A fair literature has already appeared upon epidemic influenza from the many countries and regions over which the present pandemic (1918) has swept. These reports by various authors are offered from different viewpoints, some investigators being impressed with certain features which they bring into marked prominence in their reports. It thus happens that up to the present there is a decided lack of uniformity in the opinions expressed upon different phases of the subject. The nature of the pathology of the past epidemic has given rise to many expressions of opinion as well as dogmatic statements, which are found to differ from those of others. It seems to us that this apparent confusion arises partly through the somewhat different characteristics of the disease as it has made its appearance in different centers. We hear it repeatedly stated that the types found in different military camps and urban communities were quite unlike those of other regions. It is evident that such differences in the clinical course actually did exist and that the epidemic though having a common foundation upon which the disease process was built differed in what might be looked upon as symbiotic complications during the early and acute stages. Differences in the nature of the findings in various communities also probably lay in the fact that the bacterial flora associated with the causative agent of influenza was quite different in different regions. We mention this here so that a full appreciation will be obtained for the differences in the pathological characters of the disease as they are found in one region or another. We appreciate, of course, that if the concomitant bacterial flora associated with the underlying cause of influenza, differs in different regions, so, too, will the bodily reactions differ within certain degrees.

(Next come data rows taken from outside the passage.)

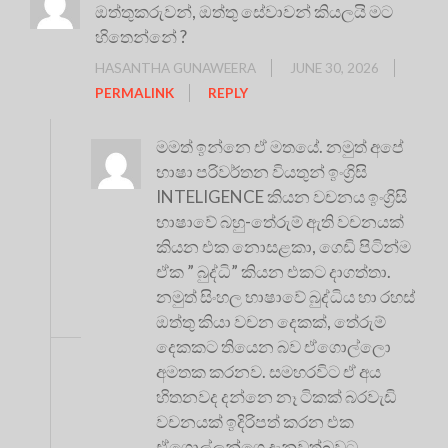
ඔත්තුකරුවන්, ඔත්තු සේවාවන් කියලයි මට
හිතෙන්නේ ?
HASANTHA GUNAWEERA
JUNE 30, 2026
PERMALINK
REPLY
මමත් ඉන්නෙ ඒ මතයේ. නමුත් අපේ
භාෂා පරිවර්තන වියතුන් ඉංග්‍රිසි
INTELIGENCE කියන වචනය ඉංග්‍රිසි
භාෂාවේ බහු-තේරුම් ඇති වචනයක්
කියන එක නොසළකා, ගෙඩි පිටින්ම
ඒක ” බුද්ධි” කියන එකට දාගත්තා.
නමුත් සිංහල භාෂාවේ බුද්ධිය හා රහස්
ඔත්තු කියා වචන දෙකක්, තේරුම්
දෙකකට තියෙන බව ඒගොල්ලො
අමතක කරනව. සමහරවිට ඒ අය
හිතනවද දන්නෙ නෑ ටිකක් බරවැඩි
වචනයක් ඉදිරිපත් කරන එක
ඒගොල්ලන්ගෙ දැනුවත්බවට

We are becoming more familiar with different types of bacteria, and the resulting inflammatory reaction which is often unique or at least particular, and that not uncommonly the nature of the inflammatory process suggests the type of bacterium involved. This argument, of course, must not be driven too far, for we well know that the same micro-organisms under different conditions can cause types of inflammatory reactions wholly divergent.

In as much as our observations are confined to a particular group of cases and the study of these was undertaken during the five weeks of the acute epidemic, these results are not to be compared with the collected statistics on influenza as they shall be made over a period beginning with the onset of the epidemic and ending with the last vestiges remaining after months or it may be years of time. Our observations are to be considered only in the light of the events taking place during the height of an epidemic wave. In as much as influenza presents itself during an epidemic in different forms, we shall again mainly limit the report upon our investigations of those cases having respiratory lesions. Our acute observations were made upon the tissues of those who had died of this disease. It is impossible, or nearly so, to fully study the tissues of those with lesser lesions and who recover. Hence, if we divide the influenza cases into those (1) without pulmonary lesions and (2) those with pulmonary lesions, we must state that all of our cases coming to autopsy fall in the second group. It is true that one of these having pulmonary lesions was not brought to his fatal termination by them but by a septicæmia arising in the middle ear. He had distinct lesions in his lungs. In other words, our autopsy material represents epidemic influenza in which the lung was definitely involved in an inflammatory state. In all but one of these the pulmonary lesion was the cause of death.

No doubt, if opportunity had presented itself to follow a large epidemic through months of its progress, during which late complications in various portions of the body would make their appearance, our analysis would give a different picture and the pulmonary factor for the fatal termination would not be in such prominence.